Informationen zu den Nutzerprofilen übermitteln die Browser und die auf dem Rechner gespeicherten Cookies. Je mehr Informationen gesammelt werden, desto wertvoller wird der einzelne Nutzer, denn Werbung lässt sich nun auf die individuellen Interessen zugeschnitten ausspielen und der Streuverlust wird minimiert. Hier spielt auch das Retargeting eine wichtige Rolle.

 

 

Wachstumstreiber für das Real Time Bidding

  • Real Time Bidding auch für klassische Kampagnen

Es ist eine Nutzungserweiterung von RTB zu verzeichnen: Neben dem Einsatz für Retargeting-Kampagnen und zur kurzfristigen Absatzmaximierung gehen Werbetreibende immer mehr dazu über, das automatisierte Verfahren auch für klassische Online-Werbung, z.B. zur Markenaufbau und -pflege zu nutzen.

 

  • Werbeformate werden größer

Der wachsende Anteil an Werbekunden aus dem klassischen Bereich bringt auch eine höhere Nachfrage nach großen Werbeflächen, die für Branding-Zwecke besonders gut geeignet sind.
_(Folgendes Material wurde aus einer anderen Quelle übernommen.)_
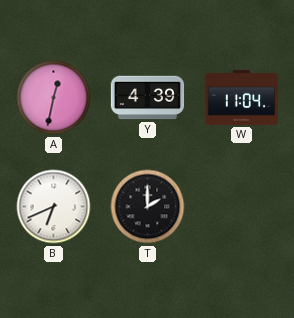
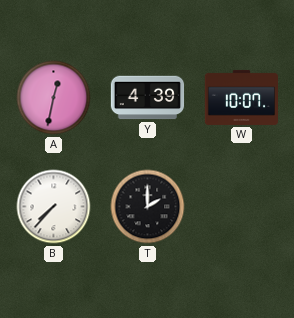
W: 11:04 -> 10:07
B: 6:41 -> 7:37
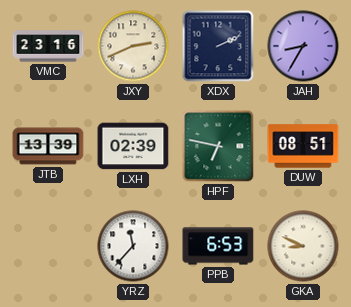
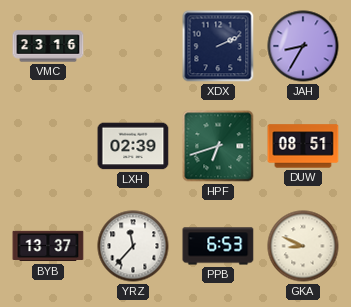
JXY: 2:41 -> none
JTB: 13:39 -> none
HPF: 6:47 -> 6:42
BYB: none -> 13:37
Hier liegen Bigsize-Banner, wie Leaderboard und Wide Skyscrapers, besonders weit vorne. Neueste Entwicklung bei RTB-Auktions-Plattformen wird das Handeln von Sonderwerbeformen sein.

 

  • Mediaeinkauf & -planung verändern sich

Bereits 30% der Display-Werbeflächen wurde 2013 über das RTB-Verfahren eingekauft. Dadurch ändern sich die Ansprüche, die an Mediaplaner gestellt werden. Routineaufgaben werden automatisiert und es bleibt mehr Zeit für die strategische Arbeit und das Optimieren der Kampagnen.
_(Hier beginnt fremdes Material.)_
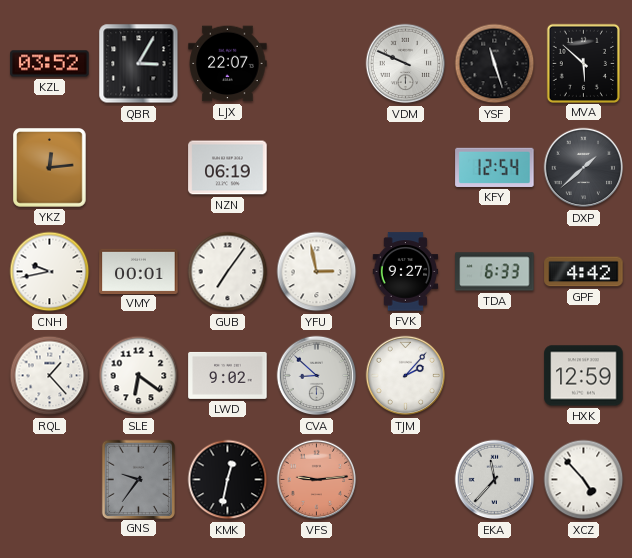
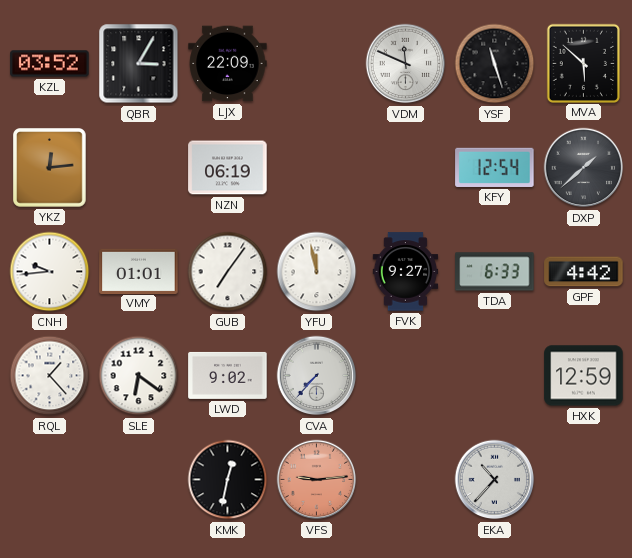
LJX: 22:07 -> 22:09
VDM: 9:49 -> 11:49
CNH: 9:43 -> 9:44
VMY: 00:01 -> 01:01
YFU: 2:58 -> 11:58
CVA: 8:52 -> 7:37
TJM: 2:07 -> none
GNS: 9:36 -> none
EKA: 11:37 -> 10:37
XCZ: 4:53 -> none
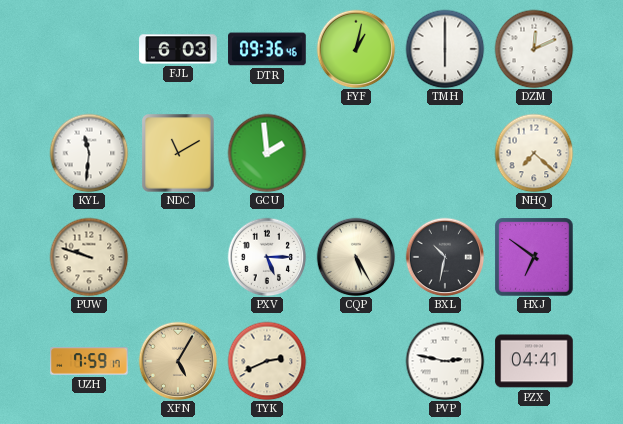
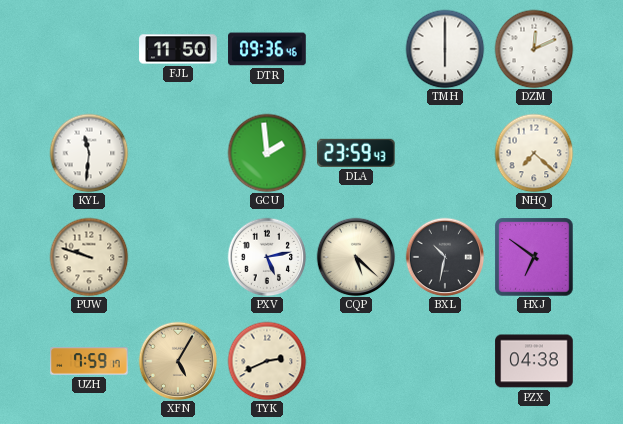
FJL: 6:03 -> 11:50
FYF: 1:02 -> none
NDC: 11:10 -> none
DLA: none -> 23:59
PXV: 5:15 -> 5:13
CQP: 5:25 -> 5:22
PVP: 2:47 -> none
PZX: 04:41 -> 04:38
  • Neue Werbeformate kommen

Neben den verschiedenen Online-Display-Werbeflächen, wird, laut Experten, in der nahen Zukunft auch für Video-Advertising und Ads für den Mobile-Bereich geboten werden können. Somit werden immer neue Formen und Angebote für interessierte Websitebetreiber und Werbende erschlossen.

 

Vorteile und Risiken des Real Time Bidding

Das RTB bringt Vorteile und Risiken für Webseitenbetreiber und Werbetreibende mit sich. Durch die Orientierung an Nutzerprofilen können Werbetreibende ihr Werbebudget optimal einsetzen und Streuverluste verhindern. Ein Nutzer, der bereits intensiv Hotels und Reiseziele recherchiert hat, ist natürlich empfänglicher für Werbeeinblendungen eines Reiseveranstalters als ein User, der auf Baumarktseiten surft. Werber können durch RTB den Preis definieren, der ihnen der Kontakt mit einem speziellen Userprofil wert ist. Das Auktionsverfahren verspricht außerdem marktgerechte Preise für die einzelnen Werbeplätze.
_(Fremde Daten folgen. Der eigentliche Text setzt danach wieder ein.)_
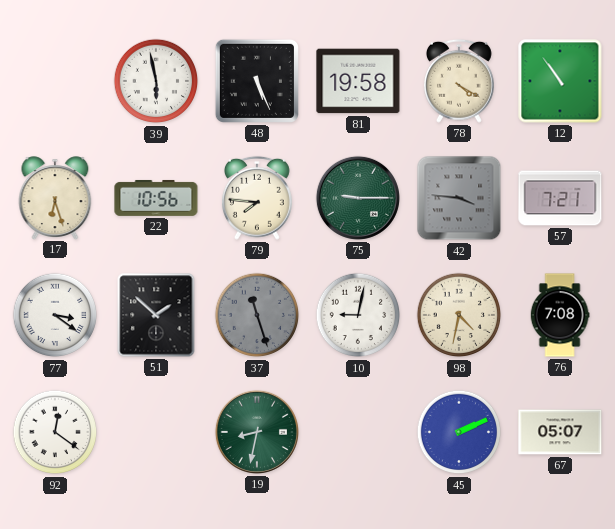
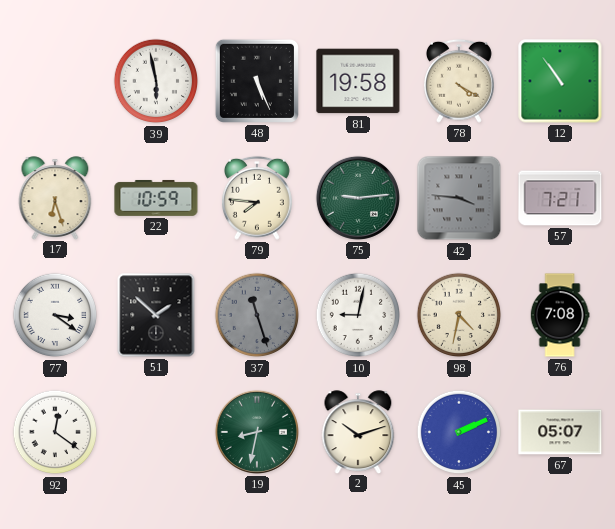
22: 10:56 -> 10:59
75: 9:15 -> 9:14
2: none -> 10:12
Auch Seiten mit weniger Reichweite werden nun für Werbetreibende attraktiver, da der Wert der Werbefläche nicht mehr durch das Umfeld sondern durch die Userprofile bestimmt wird, die die Seite anschauen. Webseitenbetreiber können ihre Werbeplätze zum aktuellen Marktwert verkaufen und profitieren davon, dass Werber bereit sind, teilweise höhere Preise zu bezahlen, wenn die Besucherzielgruppe für sie besonders interessant ist.

 

Werbung muss exakter werden

Auf der anderen Seite kann es natürlich auch zu einem Preisverfall kommen, wenn das Angebot an Werbeplätzen die Nachfrage übersteigt. Website-Betreiber können versuchen dies durch das Festlegen von Mindestpreisen zu verhindern. Problematisch wird das Verfahren auch, wenn zu wenige oder falsche Informationen zu Benutzerprofilen zur Verfügung stehen und somit keine zielgruppengerechte Ansprache stattfinden kann. Nutzerprofilen kann dann fälschlicherweise zuviel Bedeutung zugemessen werden, was das Werbebudget unnötig belastet.

Zu bedenken ist ebenfalls der datenschutzrechliche Hintergrund. Daten werden zwar anonymisiert und nicht personenbezogen gesammelt, aber hinsichtlich einer immer strengeren Gesetzgebung können sich hier in der Zukunft Änderungen ergeben. Trotz dieser Bedenken, wird Real-Time-Bidding aus dem Online-Display-Markt nicht mehr wegzudenken sein und dabei helfen, Werbespendings zu optimieren und mit dieser Werbung exakter als bisher diejenigen zu erreichen, die aufgrund ihrer Interessen am ehesten auf sie anspringen.